MacLachlan also said the idea of kissing someone new generates the excitement and rush associated with doing something crazy. She said she doesn’t expect much to come from a relationship that starts out with just the physical attachments.
“It works for some people, but I think it works better to start by getting to know each other and then working up to the kiss,” MacLachlan said.
Lois De-Cordova, a junior in mathematics, said if she were to kiss someone random, that person would have to be attractive and have great hygiene.
“If I look at someone and they don’t look clean, there is no way I am going to kiss them,” De-Cordova said.
Music performance freshman Ashley Bradley agreed.
“You can really like someone, but if they don’t know how to work their lips, it just won’t work,” Bradley said. “He can’t be slobbery. There has to enough of a fight and a relax. It’s all about the dynamics.”
Bradley Ferraro, a freshman studying computer engineering, heard about the True Aggie tradition when he first became an Aggie. He said he was excited to find out more, but he knew that kissing strangers could become difficult for a number of reasons.
“It’s important that you understand not to, you know, slobber on their faces. But I think that the difference between an OK kisser and good kisser: the reaction between two people,” Ferraro said. “At first you can be like, ‘Hey, let’s kiss,’ and then you can think, ‘Wow, I don’t like you.'”
Ferraro said if he were to get approached by a girl on True Aggie Night, he would like it best if she came up to him and struck up a conversation.
“I would have talked to her for quite a while and made sure she was a cool person,” Ferraro said. “I think that she could get away with approaching me differently if she was funny about it.”
Bradley shared similar views.
“He would have to make me think he was worth it,” she said. “I’m not just a pair of lips.”
De-Cordova said she hasn’t had much luck with striking up conversations at True Aggie Night.
“None of the guys at True Aggie Night have approached me nicely,” she said. “None of them have been like, ’Hey what’s your name? How have you been?’ I’m not just someone to kiss.”

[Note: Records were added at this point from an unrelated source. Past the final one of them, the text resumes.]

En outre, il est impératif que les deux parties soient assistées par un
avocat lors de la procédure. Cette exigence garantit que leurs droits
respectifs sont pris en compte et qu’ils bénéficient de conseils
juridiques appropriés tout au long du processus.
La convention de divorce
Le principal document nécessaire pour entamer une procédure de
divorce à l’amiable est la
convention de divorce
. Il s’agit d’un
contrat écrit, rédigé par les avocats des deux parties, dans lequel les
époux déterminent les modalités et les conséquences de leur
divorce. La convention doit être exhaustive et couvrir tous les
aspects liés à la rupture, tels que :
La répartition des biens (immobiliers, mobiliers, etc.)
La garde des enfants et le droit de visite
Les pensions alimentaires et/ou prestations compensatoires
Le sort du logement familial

Stephen Berkheiser, a freshman in history, said that if he were to kiss someone he didn’t know, a relationship would not form immediately, if at all.

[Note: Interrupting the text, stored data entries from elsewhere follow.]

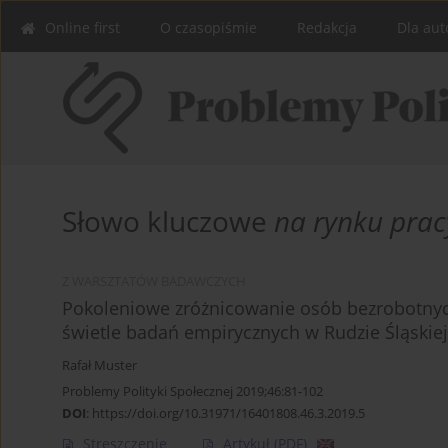
Online first
O czasopiśmie
Redakcja
Dla aut
Słowo kluczowe
na rynku prac
Z WARSZTATÓW BADAWCZYCH
Pokoleniowe zróżnicowanie osób bezrobotnyc
świetle badań empirycznych w Rudzie Śląskiej
Rafał Muster
Problemy Polityki Społecznej 2019;46:81-102
DOI
:
https://doi.org/10.31971/16401808.46.3.2019.5
Streszczenie
Artykuł
(PDF)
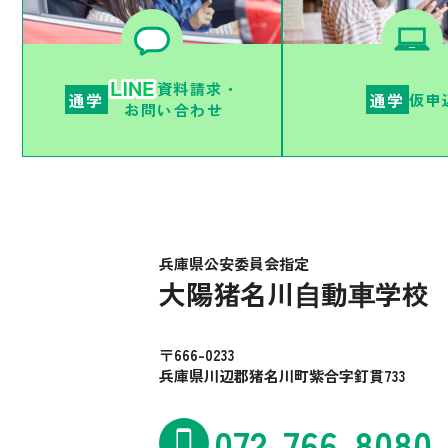
資料請求・
通学
通学
仮申
お問い合わせ
兵庫県公安委員会指定
大陽猪名川⾃動⾞学校
〒666-0233
兵庫県川辺郡猪名川町紫合字釘貫733
072-766-8080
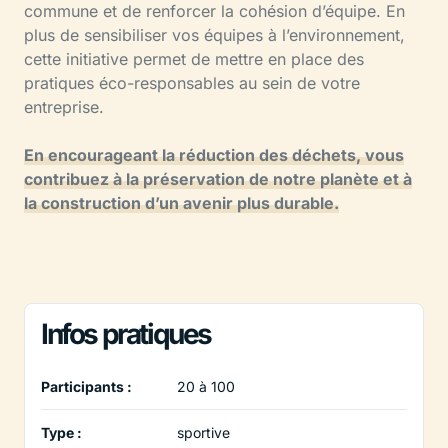
commune et de renforcer la cohésion d’équipe. En
plus de sensibiliser vos équipes à l’environnement,
cette initiative permet de mettre en place des
pratiques éco-responsables au sein de votre
entreprise.
En encourageant la réduction des déchets, vous
contribuez à la préservation de notre planète et à
la construction d’un avenir plus durable.
Infos pratiques
Participants :
20 à 100
Type :
sportive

“It’s not like you kiss and then, ‘Oh shoot, I love you,’” Berkheiser said. “You could definitely get feelings for someone after kissing them, but you would just have to get to know them first.”

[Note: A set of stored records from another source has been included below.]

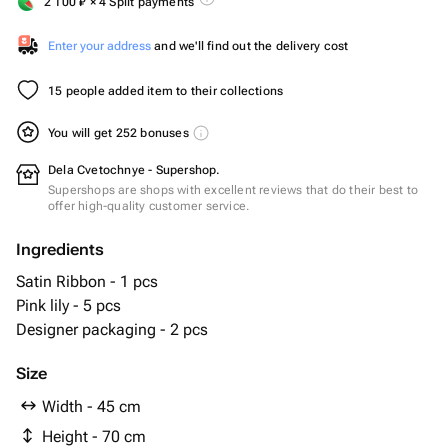
2 100
₽
× 4 Split payments
Enter your address
and we'll find out the delivery cost
15 people added item to their collections
You will get 252 bonuses
Dela Cvetochnye - Supershop.
Supershops are shops with excellent reviews that do their best to
offer high-quality customer service.
Ingredients
Satin Ribbon - 1 pcs
Pink lily - 5 pcs
Designer packaging - 2 pcs
Size
Width - 45 cm
Height - 70 cm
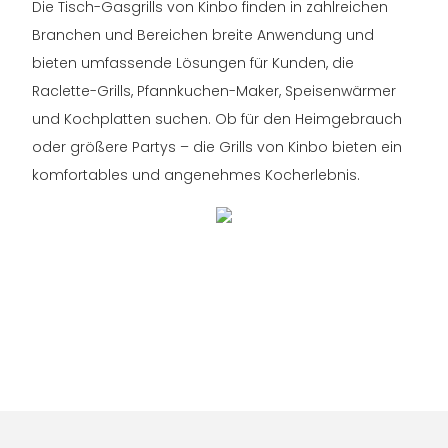
Die Tisch-Gasgrills von Kinbo finden in zahlreichen
Branchen und Bereichen breite Anwendung und
bieten umfassende Lösungen für Kunden, die
Raclette-Grills, Pfannkuchen-Maker, Speisenwärmer
und Kochplatten suchen. Ob für den Heimgebrauch
oder größere Partys – die Grills von Kinbo bieten ein
komfortables und angenehmes Kocherlebnis.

He said he has failed in an attempt to kiss someone.
“Once I was going to kiss one of my friends, Dylan, who was getting in my face. I go to kiss him and my hat meets the bill of his hat. Boom. Denied,” Berkheiser said.
Luc Hardin, a freshman in mechanical engineering, said he would want to know a girl before kissing her.
“It’s not my behavior to kiss a stranger,” he said. “It would have to be someone I wanted to kiss, and she would want to kiss me too.”
For Hardin, True Aggie Night seems anticlimactic.
“I don’t want to wait until midnight to see other people kissing,” he said. “It seems unnecessary to wait for 40 minutes to stand on something just to kiss someone.”
However, Bradley sees it as an important university tradition.
“True Aggie Night is a way of trying to get the whole student body together. It’s just a fun shindig,” Bradley said. “Utah State has so much school spirit. You would think more people would come.”